Bien que l’œuvre abondante du maître de musique soit assez dispersée en terme de manuscrits, on peut en retrouver une partie importante dans les Codices de Trente. Ces  sept volumineux traités de musiques notées datant du XVe siècle sont considérés comme des documents majeurs pour la musique de l’Europe médiévale de ce siècle. La majeure partie de ces précieux ouvrages est encore conservée, à ce jour, au Musée Provincial d’Art de Castello del Buonconsiglio, à Trente, en Italie.

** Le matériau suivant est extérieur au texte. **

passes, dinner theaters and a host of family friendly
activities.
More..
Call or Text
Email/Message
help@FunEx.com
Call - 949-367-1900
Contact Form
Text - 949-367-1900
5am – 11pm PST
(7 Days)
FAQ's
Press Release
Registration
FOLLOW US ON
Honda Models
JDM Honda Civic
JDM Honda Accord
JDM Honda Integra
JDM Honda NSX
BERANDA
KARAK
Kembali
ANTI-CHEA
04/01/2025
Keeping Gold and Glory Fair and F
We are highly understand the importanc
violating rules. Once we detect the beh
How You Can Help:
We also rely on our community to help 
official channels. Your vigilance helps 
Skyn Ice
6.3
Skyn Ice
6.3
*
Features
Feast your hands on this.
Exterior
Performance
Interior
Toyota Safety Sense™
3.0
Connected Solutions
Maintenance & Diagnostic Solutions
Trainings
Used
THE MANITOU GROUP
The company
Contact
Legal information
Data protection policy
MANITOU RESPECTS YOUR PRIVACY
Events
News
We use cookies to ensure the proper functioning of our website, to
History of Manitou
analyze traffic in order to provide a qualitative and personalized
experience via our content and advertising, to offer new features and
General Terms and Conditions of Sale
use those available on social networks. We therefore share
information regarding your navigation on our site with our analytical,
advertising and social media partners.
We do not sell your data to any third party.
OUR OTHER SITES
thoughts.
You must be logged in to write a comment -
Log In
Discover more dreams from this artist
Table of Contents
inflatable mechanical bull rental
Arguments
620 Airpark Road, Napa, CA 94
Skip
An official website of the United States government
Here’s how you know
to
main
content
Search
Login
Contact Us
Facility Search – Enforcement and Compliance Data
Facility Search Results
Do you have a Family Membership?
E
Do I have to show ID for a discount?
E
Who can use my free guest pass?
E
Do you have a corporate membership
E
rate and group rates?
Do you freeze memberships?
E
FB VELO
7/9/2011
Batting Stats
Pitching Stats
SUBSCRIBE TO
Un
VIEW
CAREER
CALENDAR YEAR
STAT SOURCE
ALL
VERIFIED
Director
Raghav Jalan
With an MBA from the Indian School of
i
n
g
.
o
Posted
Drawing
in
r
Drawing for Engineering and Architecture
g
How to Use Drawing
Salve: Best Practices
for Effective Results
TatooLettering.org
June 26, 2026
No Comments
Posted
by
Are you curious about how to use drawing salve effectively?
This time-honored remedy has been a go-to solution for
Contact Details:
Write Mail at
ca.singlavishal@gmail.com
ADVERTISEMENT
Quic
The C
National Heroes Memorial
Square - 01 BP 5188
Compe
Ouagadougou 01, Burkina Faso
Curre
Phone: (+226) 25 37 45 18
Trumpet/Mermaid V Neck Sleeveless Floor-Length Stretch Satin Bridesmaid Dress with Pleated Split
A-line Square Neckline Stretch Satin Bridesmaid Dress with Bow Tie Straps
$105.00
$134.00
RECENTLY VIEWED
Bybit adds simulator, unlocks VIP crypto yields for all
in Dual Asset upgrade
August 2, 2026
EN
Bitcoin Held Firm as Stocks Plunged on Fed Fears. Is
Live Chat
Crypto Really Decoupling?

Le Tr87 ou MS 1374 où l’on peut croiser la chanson du jour et sa notation (cf image ci-dessus), aux côtés d’un peu moins d’une vingtaine de compositions de Gilles Binchois, était jusque là consultable en ligne au lien suivant www.cultura.trentino.it, mais nous venons de vérifier (juin 2022) et il semble que le site ne soit plus accessible pour l’instant.

Se la belle n’a le voloir, par l’Ensemble Gilles Binchois

« Le Souverain désir » de Gilles Binchois
Sous la direction de Dominique Vellard

Mené par Dominique Vellard, l’Ensemble du même nom que le compositeur est sans nul doute celui qui a le plus contribué à nous faire redécouvrir les chants et les pièces tout en subtilité de Gilles Binchois. Dans un album datant de 1997-98 , ayant pour titre Mon Souverain Desir, la formation de musiques anciennes proposait ainsi 17 pièces, tirées du répertoire profane du compositeur, sur le thème du sentiment amoureux et de la fine amor.

gilles_binchois_ensemble_amour_courtois_chants_polyphoniques_musique_medievale_moyen-ageCe bel album, qui démontrait une fois de plus les grands talents de son directeur, a été accueilli avec tous les honneurs sur la scène musicale. Extrêmement bien noté par la presse spécialisée, il a également reçu, en son temps, un Diapason d’Or. Il est toujours édité et disponible à la vente dans toute bonne boutique de musique ou même en ligne. Voici un lien utile pour l’acquérir : Mon souverain désir de l’Ensemble Gilles Binchois.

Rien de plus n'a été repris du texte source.